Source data
────

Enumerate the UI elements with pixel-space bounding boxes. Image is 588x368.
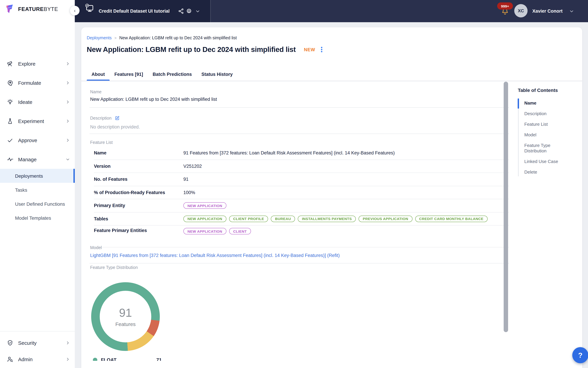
row-value: 91	[183, 177, 188, 182]
title-row: New Application: LGBM refit up to Dec 20…	[87, 46, 324, 54]
entity-badge[interactable]: NEW APPLICATION	[183, 202, 226, 209]
tab-about[interactable]: About	[87, 68, 110, 81]
sidebar-item-experiment[interactable]: Experiment	[0, 111, 75, 130]
sidebar-bottom-nav: SecurityAdmin	[0, 331, 75, 366]
row-value: V251202	[183, 164, 202, 169]
table-row: % of Production-Ready Features100%	[94, 186, 509, 199]
badge-group: NEW APPLICATIONCLIENT PROFILEBUREAUINSTA…	[183, 216, 488, 222]
row-label: Version	[94, 164, 183, 169]
featurebyte-logo-icon	[5, 4, 16, 14]
sidebar-subitem-deployments[interactable]: Deployments	[0, 169, 75, 183]
entity-badge[interactable]: CREDIT CARD MONTHLY BALANCE	[415, 216, 488, 222]
avatar[interactable]: XC	[514, 4, 527, 18]
row-label: % of Production-Ready Features	[94, 190, 183, 195]
user-magnifier-icon	[7, 356, 13, 362]
entity-badge[interactable]: NEW APPLICATION	[183, 216, 226, 222]
chevron-right-icon	[66, 340, 70, 345]
section-divider	[89, 134, 509, 134]
tab-batch-predictions[interactable]: Batch Predictions	[148, 68, 197, 81]
flask-icon	[7, 118, 13, 124]
chevron-right-icon	[66, 138, 70, 142]
pulse-icon	[7, 156, 13, 163]
notification-count-badge[interactable]: 999+	[497, 2, 513, 9]
table-row: Name91 Features from [372 features: Loan…	[94, 147, 509, 160]
sidebar-item-security[interactable]: Security	[0, 336, 75, 350]
sidebar-item-label: Security	[18, 340, 66, 346]
feature-list-section-label: Feature List	[90, 140, 113, 145]
sidebar-item-label: Manage	[18, 156, 66, 162]
sidebar-item-label: Ideate	[18, 99, 66, 105]
donut-chart: 91 Features	[91, 282, 160, 351]
breadcrumb-separator: >	[114, 36, 117, 40]
table-row: No. of Features91	[94, 173, 509, 186]
toc-item-linked-use-case[interactable]: Linked Use Case	[524, 156, 565, 167]
row-value: 100%	[183, 190, 195, 195]
sidebar-subitem-model-templates[interactable]: Model Templates	[0, 211, 75, 225]
user-cluster: 999+ XC Xavier Conort	[75, 0, 588, 22]
feature-list-name-link[interactable]: 91 Features from [372 features: Loan Def…	[183, 150, 395, 156]
sidebar-item-label: Approve	[18, 137, 66, 143]
toc-item-name[interactable]: Name	[524, 98, 565, 108]
topbar: Credit Default Dataset UI tutorial	[75, 0, 588, 22]
tab-status-history[interactable]: Status History	[197, 68, 238, 81]
sidebar-item-label: Explore	[18, 61, 66, 66]
sidebar-item-label: Admin	[18, 356, 66, 362]
toc-item-delete[interactable]: Delete	[524, 167, 565, 177]
row-label: Primary Entity	[94, 203, 183, 208]
entity-badge[interactable]: CLIENT	[229, 228, 251, 234]
toc-item-description[interactable]: Description	[524, 108, 565, 119]
app-root: FEATUREBYTE ExploreFormulateIdeateExperi…	[0, 0, 588, 368]
toc-item-model[interactable]: Model	[524, 129, 565, 140]
tabs-divider	[81, 81, 582, 81]
table-row: TablesNEW APPLICATIONCLIENT PROFILEBUREA…	[94, 212, 509, 226]
kebab-menu-icon[interactable]	[319, 46, 324, 53]
sidebar-nav: ExploreFormulateIdeateExperimentApproveM…	[0, 54, 75, 169]
sidebar-item-manage[interactable]: Manage	[0, 150, 75, 169]
section-divider	[89, 107, 509, 108]
entity-badge[interactable]: PREVIOUS APPLICATION	[359, 216, 412, 222]
entity-badge[interactable]: INSTALLMENTS PAYMENTS	[298, 216, 356, 222]
check-icon	[7, 137, 13, 143]
breadcrumb-deployments-link[interactable]: Deployments	[87, 36, 112, 40]
donut-center-value: 91	[119, 306, 132, 320]
logo[interactable]: FEATUREBYTE	[5, 4, 58, 14]
chart-legend: FLOAT71	[93, 357, 162, 361]
table-of-contents: Table of Contents NameDescriptionFeature…	[518, 87, 579, 177]
breadcrumb: Deployments > New Application: LGBM refi…	[87, 36, 237, 40]
sidebar-subitem-user-defined-functions[interactable]: User Defined Functions	[0, 197, 75, 211]
toc-title: Table of Contents	[518, 87, 579, 93]
row-label: No. of Features	[94, 177, 183, 182]
sidebar-item-formulate[interactable]: Formulate	[0, 73, 75, 92]
sidebar-collapse-button[interactable]: ‹	[70, 6, 80, 15]
entity-badge[interactable]: NEW APPLICATION	[183, 228, 226, 234]
sidebar-item-admin[interactable]: Admin	[0, 352, 75, 366]
vertical-scrollbar-thumb[interactable]	[504, 82, 508, 332]
sidebar: FEATUREBYTE ExploreFormulateIdeateExperi…	[0, 0, 75, 368]
user-name[interactable]: Xavier Conort	[532, 0, 562, 22]
model-section-label: Model	[90, 245, 102, 250]
badge-group: NEW APPLICATION	[183, 202, 226, 209]
sidebar-item-explore[interactable]: Explore	[0, 54, 75, 73]
entity-badge[interactable]: CLIENT PROFILE	[229, 216, 268, 222]
row-label: Feature Primary Entities	[94, 228, 183, 233]
sidebar-item-ideate[interactable]: Ideate	[0, 92, 75, 111]
tabs: AboutFeatures [91]Batch PredictionsStatu…	[87, 68, 238, 81]
edit-description-icon[interactable]	[115, 116, 120, 121]
user-menu-chevron-down-icon[interactable]	[569, 9, 574, 14]
model-link[interactable]: LightGBM [91 Features from [372 features…	[90, 253, 340, 258]
status-badge: NEW	[304, 47, 315, 52]
sidebar-item-approve[interactable]: Approve	[0, 130, 75, 150]
sidebar-subitem-tasks[interactable]: Tasks	[0, 183, 75, 197]
toc-item-feature-type-distribution[interactable]: Feature Type Distribution	[524, 140, 565, 156]
tab-features-91-[interactable]: Features [91]	[110, 68, 148, 81]
section-divider	[89, 263, 509, 263]
head-gear-icon	[7, 79, 13, 86]
legend-value: 71	[156, 357, 162, 361]
entity-badge[interactable]: BUREAU	[271, 216, 295, 222]
chevron-right-icon	[66, 119, 70, 123]
help-button[interactable]: ?	[572, 347, 588, 363]
table-row: Feature Primary EntitiesNEW APPLICATIONC…	[94, 226, 509, 247]
toc-list: NameDescriptionFeature ListModelFeature …	[518, 98, 579, 177]
chevron-right-icon	[66, 100, 70, 104]
toc-item-feature-list[interactable]: Feature List	[524, 119, 565, 129]
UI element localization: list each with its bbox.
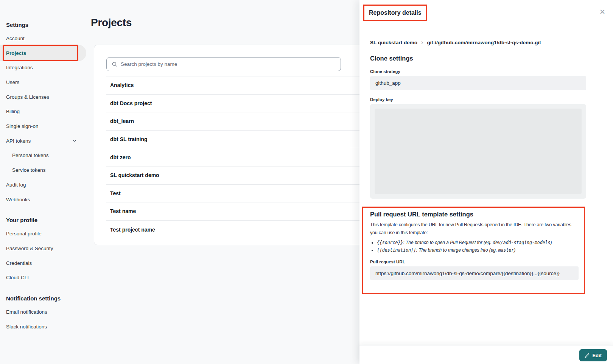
sidebar-item[interactable]: API tokens xyxy=(0,134,86,148)
pr-variable-text-end: ) xyxy=(514,247,515,253)
project-name: SL quickstart demo xyxy=(110,172,159,178)
sidebar-profile-list: Personal profile Password & Security Cre… xyxy=(0,226,91,285)
pr-variable-text: : The branch to merge changes into (eg. xyxy=(416,247,498,253)
clone-strategy-field[interactable]: github_app xyxy=(370,76,586,90)
deploy-key-textarea xyxy=(375,109,582,194)
sidebar-item[interactable]: Single sign-on xyxy=(0,119,86,134)
search-icon xyxy=(112,61,117,67)
pr-template-description: This template configures the URL for new… xyxy=(370,221,579,237)
pr-template-heading: Pull request URL template settings xyxy=(370,211,579,218)
sidebar-item[interactable]: Integrations xyxy=(0,61,86,75)
chevron-down-icon[interactable] xyxy=(72,138,77,143)
sidebar-item-label: Users xyxy=(6,79,19,85)
pr-url-label: Pull request URL xyxy=(370,260,579,264)
sidebar-item-label: Groups & Licenses xyxy=(6,94,49,100)
sidebar-item[interactable]: Service tokens xyxy=(0,163,86,177)
pr-variable-item: {{destination}}: The branch to merge cha… xyxy=(377,247,579,254)
sidebar-item-label: Slack notifications xyxy=(6,324,47,330)
pr-variable-list: {{source}}: The branch to open a Pull Re… xyxy=(370,240,579,254)
pr-variable-text-end: ) xyxy=(550,240,552,245)
pr-variable-item: {{source}}: The branch to open a Pull Re… xyxy=(377,240,579,246)
project-name: dbt Docs project xyxy=(110,100,152,106)
sidebar-item-label: Password & Security xyxy=(6,246,53,251)
sidebar-item[interactable]: Billing xyxy=(0,104,86,119)
project-name: Test project name xyxy=(110,227,155,233)
edit-button-label: Edit xyxy=(592,353,602,358)
pr-url-value: https://github.com/mirnawong1/db-sl-qs-d… xyxy=(375,271,560,276)
project-name: dbt zero xyxy=(110,154,131,160)
repository-details-panel: Repository details ✕ SL quickstart demo … xyxy=(359,0,613,364)
sidebar-notification-list: Email notifications Slack notifications xyxy=(0,305,91,334)
annotation-red-box-title: Repository details xyxy=(363,5,427,21)
annotation-red-box-pr-section: Pull request URL template settings This … xyxy=(362,207,585,294)
close-icon[interactable]: ✕ xyxy=(599,8,605,16)
pr-variable-example-code: master xyxy=(498,247,514,253)
sidebar-settings-list: Account Projects Integrations Users xyxy=(0,31,91,207)
sidebar-item-label: Webhooks xyxy=(6,197,30,202)
sidebar-item-label: Cloud CLI xyxy=(6,275,29,280)
sidebar-item-label: Projects xyxy=(6,50,26,56)
sidebar-item-label: API tokens xyxy=(6,138,31,144)
project-name: dbt SL training xyxy=(110,136,148,142)
sidebar-item-label: Single sign-on xyxy=(6,123,39,129)
panel-header: Repository details ✕ xyxy=(359,0,613,29)
pr-variable-text: : The branch to open a Pull Request for … xyxy=(403,240,493,245)
sidebar-item-label: Audit log xyxy=(6,182,26,188)
edit-button[interactable]: Edit xyxy=(579,349,607,361)
breadcrumb-project[interactable]: SL quickstart demo xyxy=(370,40,417,45)
panel-body: SL quickstart demo › git://github.com/mi… xyxy=(359,29,613,294)
sidebar-item[interactable]: Slack notifications xyxy=(0,319,86,334)
chevron-right-icon: › xyxy=(421,39,423,46)
pencil-icon xyxy=(585,353,590,358)
sidebar-item-label: Service tokens xyxy=(12,167,46,173)
pr-variable-code: {{destination}} xyxy=(377,247,416,253)
settings-sidebar: Settings Account Projects Integrations xyxy=(0,0,91,334)
deploy-key-field[interactable] xyxy=(370,104,586,199)
sidebar-settings-header: Settings xyxy=(0,20,91,30)
sidebar-item-label: Personal profile xyxy=(6,231,42,236)
pr-variable-example-code: dev/add-staging-models xyxy=(493,240,550,245)
project-name: Analytics xyxy=(110,82,134,88)
project-name: dbt_learn xyxy=(110,118,134,124)
sidebar-item[interactable]: Cloud CLI xyxy=(0,270,86,285)
breadcrumb-repo-url: git://github.com/mirnawong1/db-sl-qs-dem… xyxy=(427,40,541,45)
panel-footer: Edit xyxy=(359,345,613,364)
sidebar-item[interactable]: Users xyxy=(0,75,86,90)
sidebar-item[interactable]: Audit log xyxy=(0,177,86,192)
sidebar-item[interactable]: Account xyxy=(0,31,86,46)
sidebar-item[interactable]: Credentials xyxy=(0,256,86,271)
sidebar-item-label: Billing xyxy=(6,109,20,114)
pr-url-field[interactable]: https://github.com/mirnawong1/db-sl-qs-d… xyxy=(370,266,579,280)
sidebar-item[interactable]: Webhooks xyxy=(0,192,86,207)
search-input[interactable] xyxy=(121,61,341,67)
sidebar-item-label: Integrations xyxy=(6,65,33,70)
sidebar-notification-header: Notification settings xyxy=(0,293,91,303)
sidebar-item[interactable]: Personal tokens xyxy=(0,148,86,163)
sidebar-item[interactable]: Projects xyxy=(0,45,86,61)
project-name: Test xyxy=(110,190,121,196)
deploy-key-label: Deploy key xyxy=(370,97,586,102)
project-name: Test name xyxy=(110,208,136,214)
sidebar-item-label: Account xyxy=(6,36,25,41)
sidebar-item[interactable]: Groups & Licenses xyxy=(0,90,86,104)
sidebar-item-label: Personal tokens xyxy=(12,152,49,158)
clone-strategy-value: github_app xyxy=(375,80,401,86)
clone-settings-heading: Clone settings xyxy=(370,55,586,62)
sidebar-profile-header: Your profile xyxy=(0,215,91,225)
page-title: Projects xyxy=(91,17,132,29)
sidebar-item[interactable]: Password & Security xyxy=(0,241,86,256)
panel-title: Repository details xyxy=(369,9,422,16)
sidebar-item-label: Email notifications xyxy=(6,309,47,315)
breadcrumb: SL quickstart demo › git://github.com/mi… xyxy=(370,39,586,46)
pr-variable-code: {{source}} xyxy=(377,240,403,245)
sidebar-item[interactable]: Personal profile xyxy=(0,226,86,241)
clone-strategy-label: Clone strategy xyxy=(370,69,586,74)
sidebar-item-label: Credentials xyxy=(6,260,32,266)
project-search-box xyxy=(106,57,341,71)
sidebar-item[interactable]: Email notifications xyxy=(0,305,86,319)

────

PROBLEM TO WORK ON ▸
Return each line of the data where the word "down" appears.

TASK RESPONSE ▸
user-menu-chevron-down-icon[interactable]	[569, 9, 574, 14]
chevron-down-icon[interactable] xyxy=(72,138,77,143)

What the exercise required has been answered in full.